This letter was sent to Health Canada and Provincial Drug Plans to express some concerns CADDAC had regarding the substitution of a generic medication in place of Concerta, especially if patients were not informed.

"22 February 2010

Dr. Supriya Sharma
Director General
Therapeutic Products Directorate
Health Canada
1600 Scott Street
Ottawa, Ontario, K1A 0K9

Dear Dr. Sharma:

Re: Novo-Methylphenidate -ER-C (Novo-Methylphenidate ER-C)
Concerns of CADDAC

The purpose of this letter is to express concern about the availability of Novo-Methylphenidate ER-C.  We ask you revoke the Notice of Compliance (NOC) for this product until you are able to request additional data to unequivocally demonstrate the comparability of Concerta® and Novo-Methylphenidate ER-C.  If you are unwilling to revoke the NOC, we ask that you suspend it until a Risk Management Program (RiskMap) is put in place to prevent abuse of Novo-Methylphenidate ER-C.

Our concern is that patients who are currently being successfully treated with Concerta®  will be switched with or without their knowledge, or permission, to a generic medication that does not offer identical coverage. Inadequately treated ADHD offers a host of well  documented risks, especially if the risk is not being adequately monitored due to an unrecognized change in medication.  
 
CADDAC is a national, not-for-profit organization providing leadership and support in education and advocacy for ADHD organizations and individuals across Canada.  CADDAC will be celebrating it’s 5th anniversary in June 2010.  You can find out more about CADDAC at www.caddac.ca.

ADHD is the most treatable childhood mental health disorder.  As such, it is important that patients have access to high quality medications for the treatment of ADHD.  Medication is an important component of a successful treatment plan along with other interventions such as tutoring, counseling and education about their disease.  It is our belief that the safety, efficacy and effectiveness of ADHD medications must be unequivocally demonstrated scientifically prior to children and adolescents having access to them.  The long-term consequences of inadequate treatment are too high from a societal point of view.  Should you wish to have more information on the long-term consequences of ADHD, CADDAC would be pleased to meet with you.
Our concerns with Novo-Methylphenidate ER-C are twofold.

1.Efficacy:  Evidence to demonstrate true clinical bioequivalence has not yet been generated.

2.Safety:  The Novo-Methylphenidate ER-C formulation could represent a step backwards in patient care in that no abuse potential studies have been conducted.  There is a potential for abuse which is not present with the innovator product.

Efficacy:   Evidence of bioequivalence

Prior to the availability of Concerta® in Canada, the only formulations of methylphenidate available were immediate release and a so called sustained release formulation.

One of the hallmarks of ADHD is forgetfulness.  Therefore, multiple daily doses of medication created significant problems in the overall treatment plan.  Doses forgotten led to a lack of effectiveness of the product.  Adherence to a methylphenidate tid dosage regimen by a child, adolescent or adult with ADHD is extremely difficult. 

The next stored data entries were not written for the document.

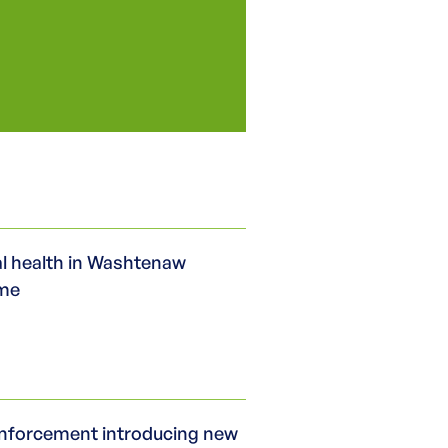
l health in Washtenaw
ime
nforcement introducing new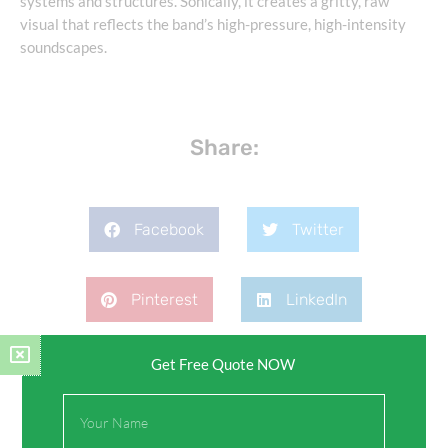
systems and structures. Sonically, it creates a gritty, raw
visual that reflects the band’s high-pressure, high-intensity
soundscapes.
Share:
Facebook
Twitter
Pinterest
LinkedIn
Get Free Quote NOW
Full
Name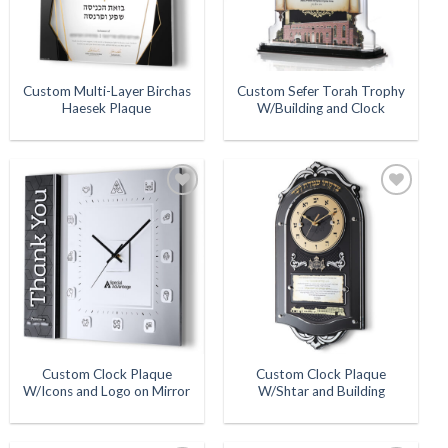
Custom Multi-Layer Birchas
Custom Sefer Torah Trophy
Haesek Plaque
W/Building and Clock
Add to
Add to
Wishlist
Wishlist
Custom Clock Plaque
Custom Clock Plaque
W/Icons and Logo on Mirror
W/Shtar and Building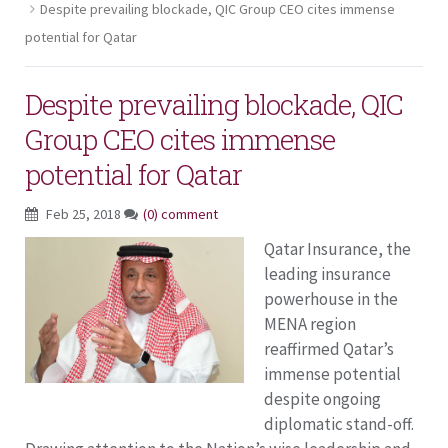
Despite prevailing blockade, QIC Group CEO cites immense
potential for Qatar
Despite prevailing blockade, QIC
Group CEO cites immense
potential for Qatar
Feb 25, 2018
(0) comment
Qatar Insurance, the
leading insurance
powerhouse in the
MENA region
reaffirmed Qatar’s
immense potential
despite ongoing
diplomatic stand-off.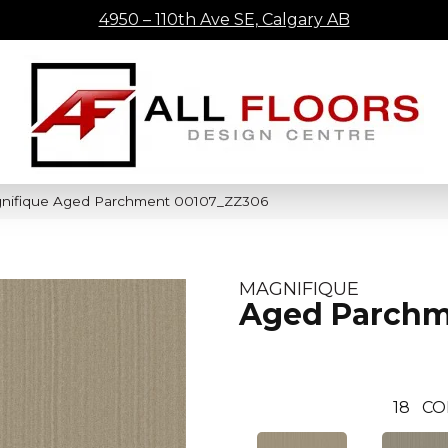
4950 – 110th Ave SE, Calgary AB
gnifique Aged Parchment 00107_ZZ306
MAGNIFIQUE
Aged Parch
18
CO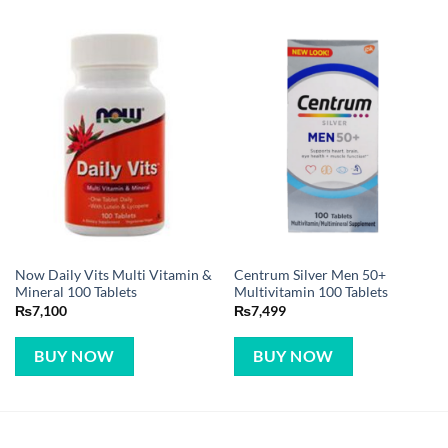
Now Daily Vits Multi Vitamin &
Centrum Silver Men 50+
Mineral 100 Tablets
Multivitamin 100 Tablets
₨
7,100
₨
7,499
BUY NOW
BUY NOW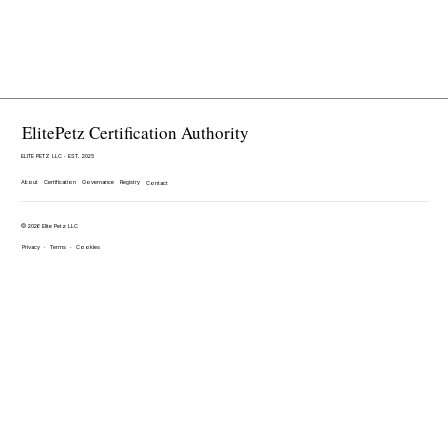
ElitePetz Certification Authority
ELITE PETZ LLC · EST. 2025
About
Certification
Governance
Registry
Contact
© 2026 Elite Petz LLC
Privacy
·
Terms
·
Cookies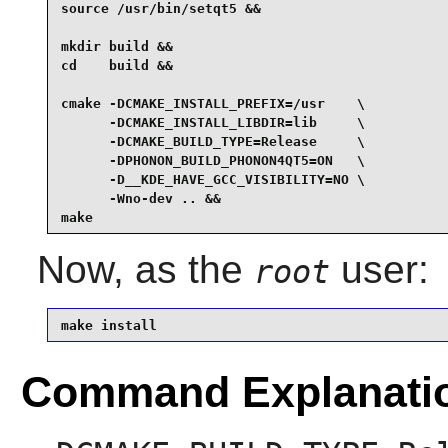
source /usr/bin/setqt5 &&

mkdir build &&

cd    build &&

cmake -DCMAKE_INSTALL_PREFIX=/usr    \

      -DCMAKE_INSTALL_LIBDIR=lib     \

      -DCMAKE_BUILD_TYPE=Release     \

      -DPHONON_BUILD_PHONON4QT5=ON   \

      -D__KDE_HAVE_GCC_VISIBILITY=NO \

      -Wno-dev .. &&

make
Now, as the
user:
root
make install
Command Explanati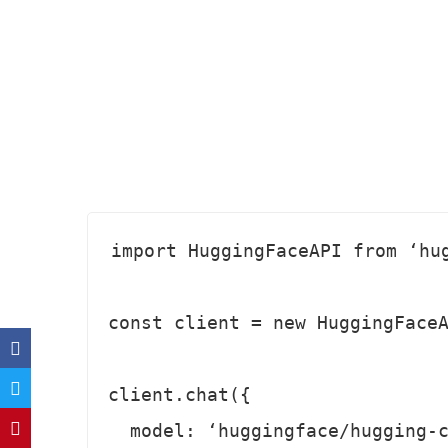
import HuggingFaceAPI from ‘hug
const client = new HuggingFaceA
client.chat({

  model: ‘huggingface/hugging-chat‘, 
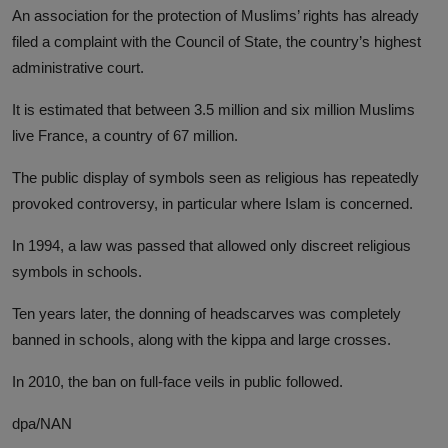
An association for the protection of Muslims’ rights has already
filed a complaint with the Council of State, the country’s highest
administrative court.
It is estimated that between 3.5 million and six million Muslims
live France, a country of 67 million.
The public display of symbols seen as religious has repeatedly
provoked controversy, in particular where Islam is concerned.
In 1994, a law was passed that allowed only discreet religious
symbols in schools.
Ten years later, the donning of headscarves was completely
banned in schools, along with the kippa and large crosses.
In 2010, the ban on full-face veils in public followed.
dpa/NAN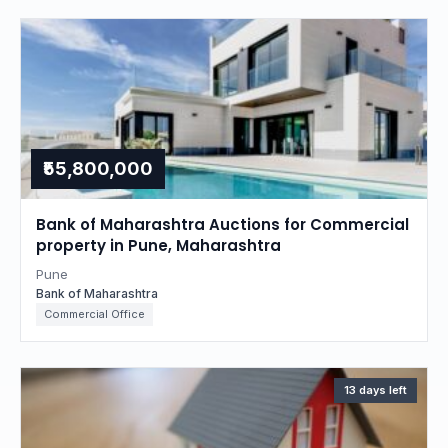
₹55,800,000
Bank of Maharashtra Auctions for Commercial
property in Pune, Maharashtra
Pune
Bank of Maharashtra
Commercial Office
13 days left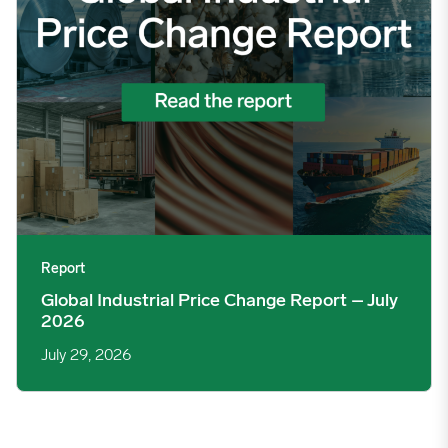
Report
Global Industrial Price Change Report – July
2026
July 29, 2026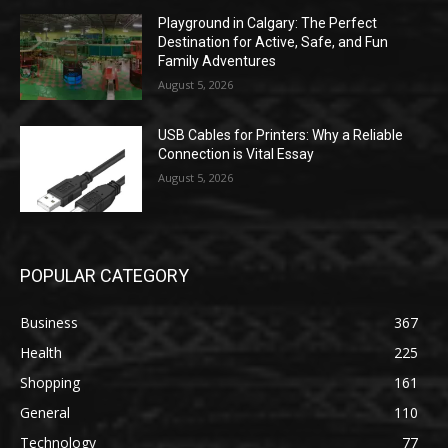
Playground in Calgary: The Perfect
Destination for Active, Safe, and Fun
Family Adventures
August 5, 2026
USB Cables for Printers: Why a Reliable
Connection is Vital Essay
August 5, 2026
POPULAR CATEGORY
Business
367
Health
225
Shopping
161
General
110
Technology
77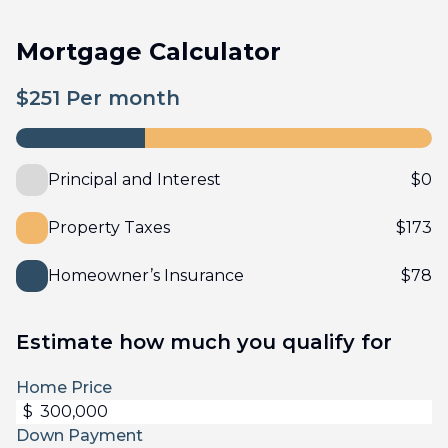
Mortgage Calculator
$
251
Per month
Principal and Interest
$
0
Property Taxes
$
173
Homeowner’s Insurance
$
78
Estimate how much you qualify for
Home Price
$
Down Payment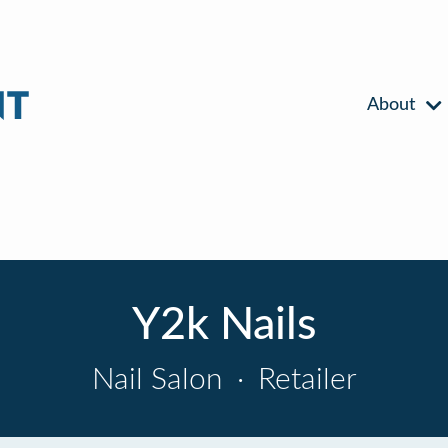
About
Y2k Nails
Nail Salon
·
Retailer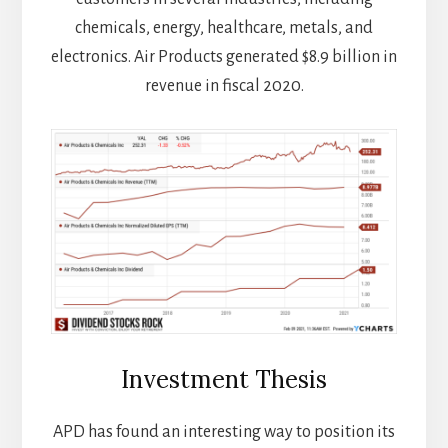
chemicals, energy, healthcare, metals, and
electronics. Air Products generated $8.9 billion in
revenue in fiscal 2020.
Investment Thesis
APD has found an interesting way to position its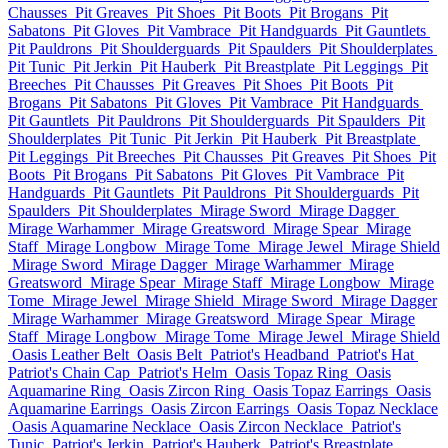
Chausses
Pit Greaves
Pit Shoes
Pit Boots
Pit Brogans
Pit
Sabatons
Pit Gloves
Pit Vambrace
Pit Handguards
Pit Gauntlets
Pit Pauldrons
Pit Shoulderguards
Pit Spaulders
Pit Shoulderplates
Pit Tunic
Pit Jerkin
Pit Hauberk
Pit Breastplate
Pit Leggings
Pit
Breeches
Pit Chausses
Pit Greaves
Pit Shoes
Pit Boots
Pit
Brogans
Pit Sabatons
Pit Gloves
Pit Vambrace
Pit Handguards
Pit Gauntlets
Pit Pauldrons
Pit Shoulderguards
Pit Spaulders
Pit
Shoulderplates
Pit Tunic
Pit Jerkin
Pit Hauberk
Pit Breastplate
Pit Leggings
Pit Breeches
Pit Chausses
Pit Greaves
Pit Shoes
Pit
Boots
Pit Brogans
Pit Sabatons
Pit Gloves
Pit Vambrace
Pit
Handguards
Pit Gauntlets
Pit Pauldrons
Pit Shoulderguards
Pit
Spaulders
Pit Shoulderplates
Mirage Sword
Mirage Dagger
Mirage Warhammer
Mirage Greatsword
Mirage Spear
Mirage
Staff
Mirage Longbow
Mirage Tome
Mirage Jewel
Mirage Shield
Mirage Sword
Mirage Dagger
Mirage Warhammer
Mirage
Greatsword
Mirage Spear
Mirage Staff
Mirage Longbow
Mirage
Tome
Mirage Jewel
Mirage Shield
Mirage Sword
Mirage Dagger
Mirage Warhammer
Mirage Greatsword
Mirage Spear
Mirage
Staff
Mirage Longbow
Mirage Tome
Mirage Jewel
Mirage Shield
Oasis Leather Belt
Oasis Belt
Patriot's Headband
Patriot's Hat
Patriot's Chain Cap
Patriot's Helm
Oasis Topaz Ring
Oasis
Aquamarine Ring
Oasis Zircon Ring
Oasis Topaz Earrings
Oasis
Aquamarine Earrings
Oasis Zircon Earrings
Oasis Topaz Necklace
Oasis Aquamarine Necklace
Oasis Zircon Necklace
Patriot's
Tunic
Patriot's Jerkin
Patriot's Hauberk
Patriot's Breastplate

Even when a child, adolescent or adult remembered to take their medication 2 or 3 times per day (as prescribed), there were still therapeutic gaps.  The time periods of the therapeutic gaps not only resulted in problems and school (or work) in terms of performance but also impacted mood.

The so called sustained release formulation has so much intra-subject variability that it is virtually unusable.

The availability of Concerta® was a significant improvement in treatment from and efficacy, effectiveness and safety point of view.  Patients were able to achieve continuous coverage throughout the day without therapeutic gaps and emotional liability, leading to improvements in and consistency of academic effort.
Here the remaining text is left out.